Наиболее новым, наиболее ярким из того, что заслуживает внимания читателей, мне показался сам человек, сама основа и проявления личной жизни русских как народа. Специалисты могут спокойно изучать и анализировать различные стороны советской системы, пребывая на расстоянии. Что касается репортера, находящегося непосредственно в гуще описываемой жизни, то он может лишь передать те реальные ощущения, те чувства, которые испытываешь, когда бываешь у русских дома, наблюдаешь, как они общаются со своими детьми, ходишь вместе с ними в их бани и слушаешь их шутки, когда стоишь с ними в очередях или отдыхаешь на загородных дачах для избранных, участвуешь в разговорах о том, что в действительности происходит на фабриках и заводах, узнаешь, как представляют себе люди внешний мир и что значит для них Россия.

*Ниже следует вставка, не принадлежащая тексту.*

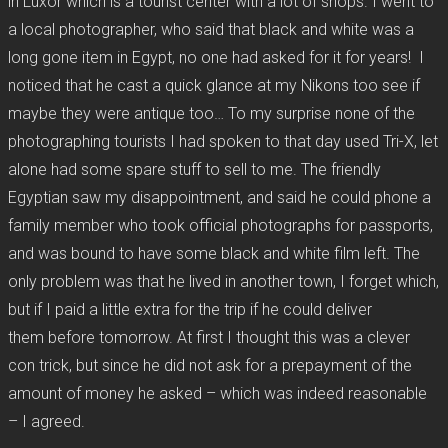
in Luxor which is a tourist center with a lot of shops. I went to
a local photographer, who said that black and white was a
long gone item in Egypt, no one had asked for it for years! I
noticed that he cast a quick glance at my Nikons too see if
maybe they were antique too… To my surprise none of the
photographing tourists I had spoken to that day used Tri-X, let
alone had some spare stuff to sell to me. The friendly
Egyptian saw my disappointment, and said he could phone a
family member who took official photographs for passports,
and was bound to have some black and white film left. The
only problem was that he lived in another town, I forget which,
but if I paid a little extra for the trip if he could deliver
them before tomorrow. At first I thought this was a clever
con trick, but since he did not ask for a prepayment of the
amount of money he asked – which was indeed reasonable
– I agreed.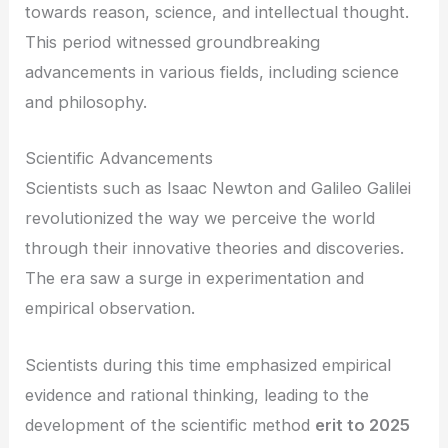
towards reason, science, and intellectual thought.
This period witnessed groundbreaking
advancements in various fields, including science
and philosophy.
Scientific Advancements
Scientists such as Isaac Newton and Galileo Galilei
revolutionized the way we perceive the world
through their innovative theories and discoveries.
The era saw a surge in experimentation and
empirical observation.
Scientists during this time emphasized empirical
evidence and rational thinking, leading to the
development of the scientific method
erit to 2025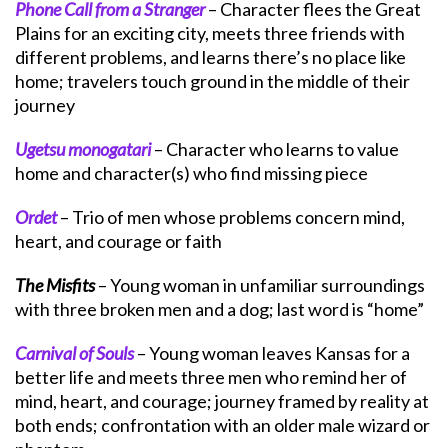
Phone Call from a Stranger
– Character flees the Great
Plains for an exciting city, meets three friends with
different problems, and learns there’s no place like
home; travelers touch ground in the middle of their
journey
Ugetsu monogatari
– Character who learns to value
home and character(s) who find missing piece
Ordet
– Trio of men whose problems concern mind,
heart, and courage or faith
The Misfits
– Young woman in unfamiliar surroundings
with three broken men and a dog; last word is “home”
Carnival of Souls
– Young woman leaves Kansas for a
better life and meets three men who remind her of
mind, heart, and courage; journey framed by reality at
both ends; confrontation with an older male wizard or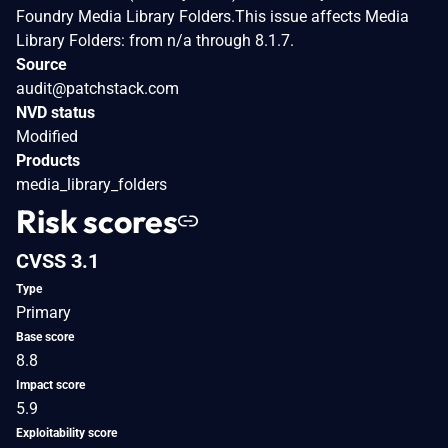
Foundry Media Library Folders.This issue affects Media
Library Folders: from n/a through 8.1.7.
Source
audit@patchstack.com
NVD status
Modified
Products
media_library_folders
Risk scores
CVSS 3.1
Type
Primary
Base score
8.8
Impact score
5.9
Exploitability score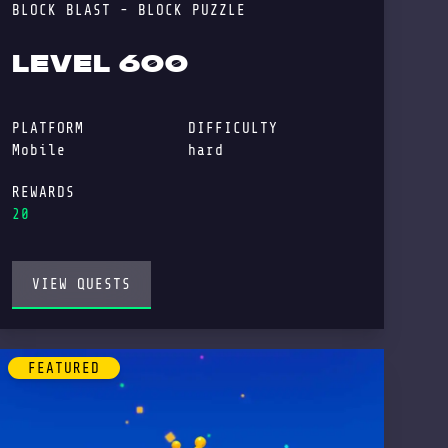
BLOCK BLAST - BLOCK PUZZLE
LEVEL 600
PLATFORM
DIFFICULTY
Mobile
hard
REWARDS
20
VIEW QUESTS
FEATURED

Меня притягивали, разумеется, не любые детали, а именно те, часто не привлекавшие внимания других журналистов, стороны жизни, которые помогают понять характерные черты русских как народа, понять общество, которое они составляют, и эпоху, в которую они живут и трудятся.

Невозможно в одной единственной книге показать, что такое Россия, тем более, если эта книга написана на основании опыта и наблюдений корреспондента, побывавшего в этой стране только один раз. За три с лишним года моего пребывания на посту заведующего московским бюро газеты «Нью-Йорк таймс» я разобрался в окружающем лишь настолько, насколько это позволили мне время и советские власти. Мой рассказ основан на том, что я узнал и увидел лично. Однако я стремился не просто записывать наиболее яркие свои впечатления, но, главное, проникнуть в сущность увиденного, в смысл того, что сами русские мне рассказывали о себе и о своем образе жизни.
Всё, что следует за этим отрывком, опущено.